Eingabe: Liste der Länge n
1. Initialisiere die Ränge
2. R := 0
   while mehr als m Elemente in der Liste
      R := R + 1
      Wähle eine unabhängige Teilmenge
      Entferne die unabhängige Teilmenge
3. Führe Doubling Algorithmus für die restlichen Elemente auf q Prozessoren aus
4. for i := R to 1
      Füge die Elemente ein, die bei Durchlauf i entfernt wurden
      Bestimme die Ränge der wieder hinzugefügten Elemente

It can be shown that , with this now denote the number of processors is valid for the expected life: . With results and an efficiency of 1. ${\ displaystyle m = p}$ ${\ displaystyle p}$ ${\ displaystyle T (n, p) \ in O ({\ frac {n} {p}} + \ log {\ frac {n} {p}} \ log p)}$ ${\ displaystyle p = {\ frac {n} {\ log n \ log \ log n}}}$ ${\ displaystyle T (n, p) \ in O (\ log n \ log \ log n)}$

Jájá proves in his book for a similar algorithm, in which the independent set is determined deterministically, a running time of , for the choice of , with an efficiency of . ${\ displaystyle O (\ log n \ log \ log n)}$ ${\ displaystyle m = p = n / \ log n}$ ${\ displaystyle {\ frac {1} {\ log \ log n}}}$

Outside the PRAM model

The algorithms described benefit on the one hand from the synchronized execution in the PRAM model, which is not the case with real machines, and on the other hand from the global memory of the PRAM model. However, it is very difficult to get good results on real machines with a connection network because the list ranking problem is an extremely non-local task. This means that it is not clear in advance which data a processor has to request from the network in order to then do local work, since only by processing a list element does it become clear which element the processor will need next, which leads to a lot of slow accesses on the memory.

Individual evidence

↑ Jop F. Sibeyn: Better trade-offs for parallel list ranking. In: Proceedings of the ninth annual ACM symposium on Parallel algorithms and architectures. 1997, pp. 221-222.
↑ Peter Sanders, Michael Ikkert, Tim Kieritz, Parallel Algorithms. Lecture notes on parallel algorithms at the Karlsruhe Institute of Technology. Accessed March 31, 2019. p. 106.
↑ Jop F. Sibeyn, Frank Guillaume, Tillmann Seidel: Practical Parallel List Ranking. In: Journal of Parallel and Distributed Computing. Volume 56, Issue 2, 1999, p. 162.
↑ Peter Sanders, Michael Ikkert, Tim Kieritz, Parallel Algorithms. Lecture notes on parallel algorithms at the Karlsruhe Institute of Technology. Accessed March 31, 2019. pp. 107 + 108.
↑ J. Jaja: An Introduction to Parallel Algorithms. 1992, p. 97.
↑ Jop F. Sibeyn, Frank Guillaume, Tillmann Seidel: Practical Parallel List Ranking. In: Journal of Parallel and Distributed Computing. Volume 56, Issue 2, 1999, p. 157.

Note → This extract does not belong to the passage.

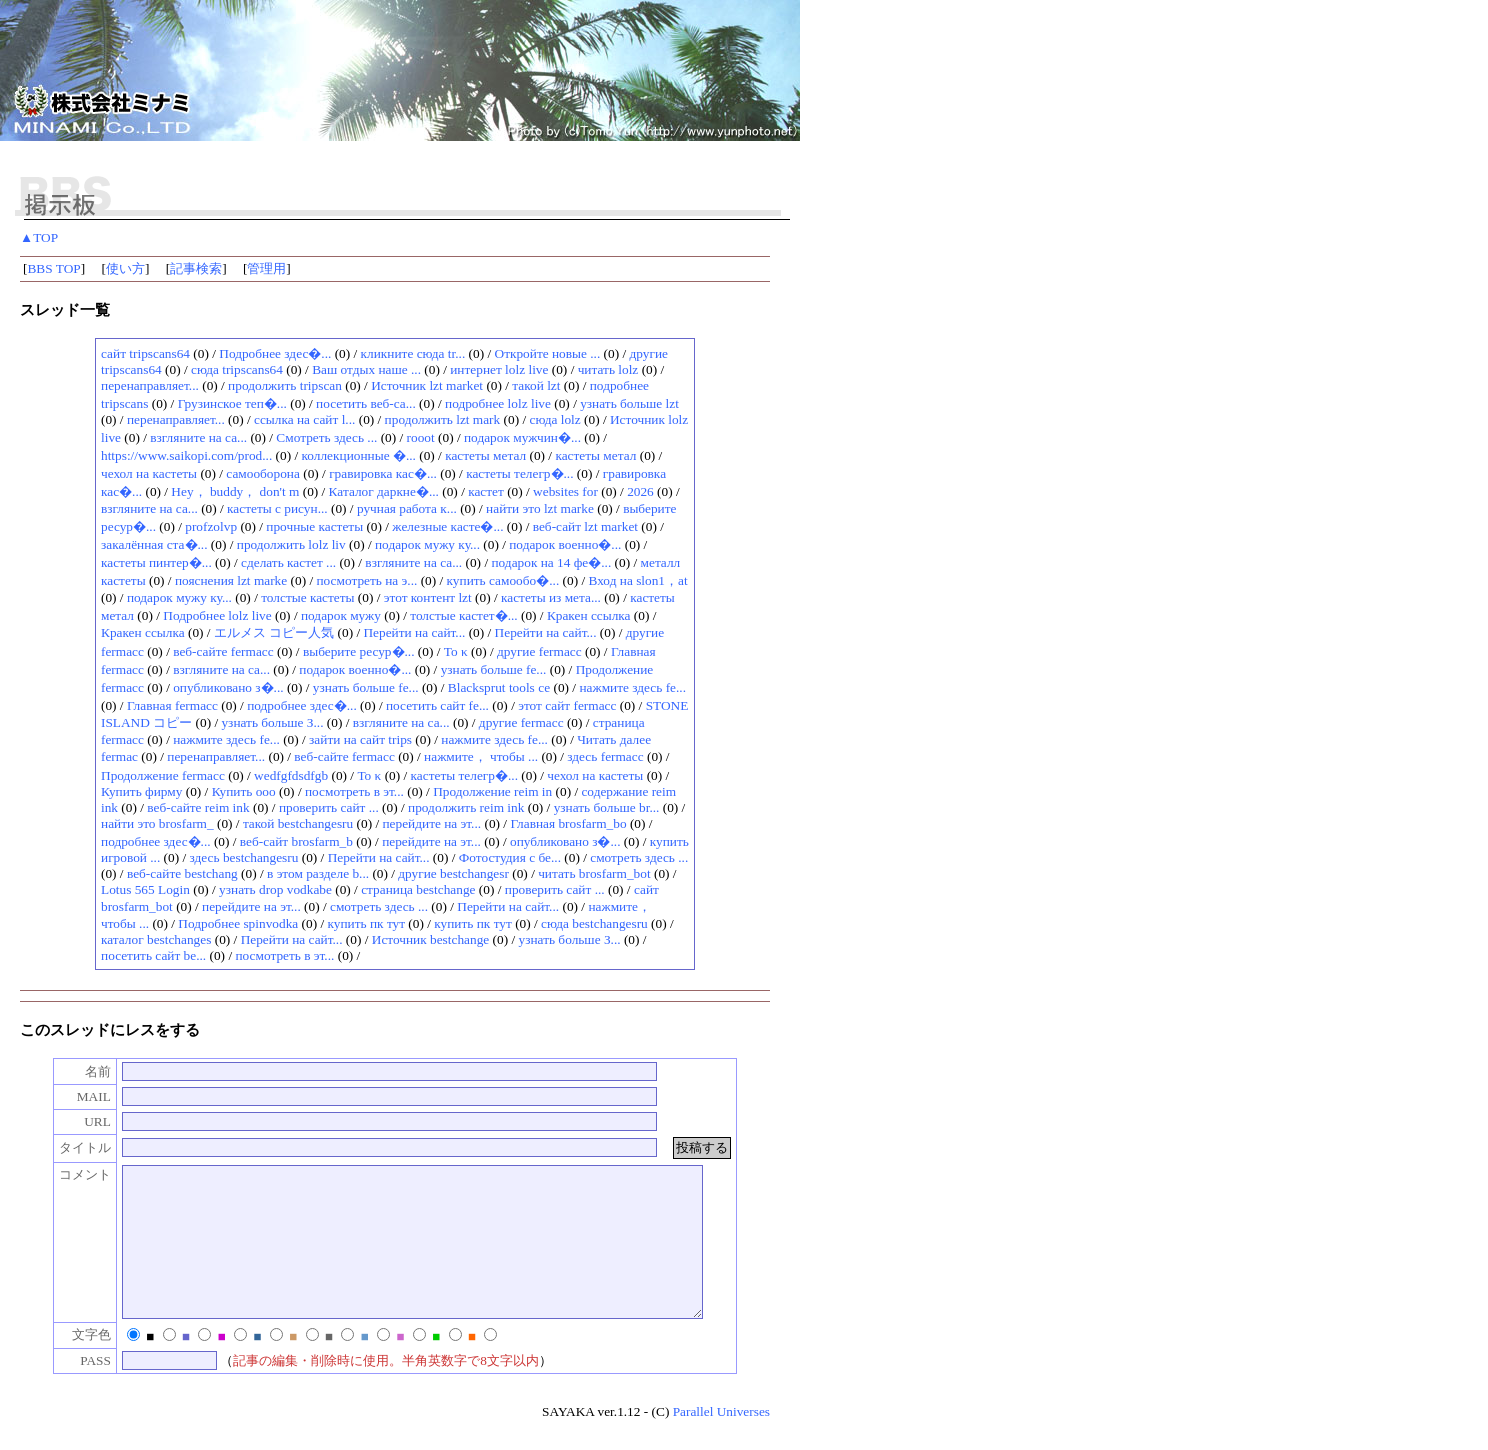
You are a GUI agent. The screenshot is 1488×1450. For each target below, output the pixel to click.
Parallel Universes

[1] Jop F. Sibeyn: Better trade-offs for parallel list ranking. In: Proceedings of the ninth annual ACM symposium on Parallel algorithms and architectures. 1997, pp. 221-222.

[2] Peter Sanders, Michael Ikkert, Tim Kieritz, Parallel Algorithms. Lecture notes on parallel algorithms at the Karlsruhe Institute of Technology. Accessed March 31, 2019. p. 106.

[3] Jop F. Sibeyn, Frank Guillaume, Tillmann Seidel: Practical Parallel List Ranking. In: Journal of Parallel and Distributed Computing. Volume 56, Issue 2, 1999, p. 162.

[4] Peter Sanders, Michael Ikkert, Tim Kieritz, Parallel Algorithms. Lecture notes on parallel algorithms at the Karlsruhe Institute of Technology. Accessed March 31, 2019. pp. 107 + 108.

[5] J. Jaja: An Introduction to Parallel Algorithms. 1992, p. 97.

[6] Jop F. Sibeyn, Frank Guillaume, Tillmann Seidel: Practical Parallel List Ranking. In: Journal of Parallel and Distributed Computing. Volume 56, Issue 2, 1999, p. 157.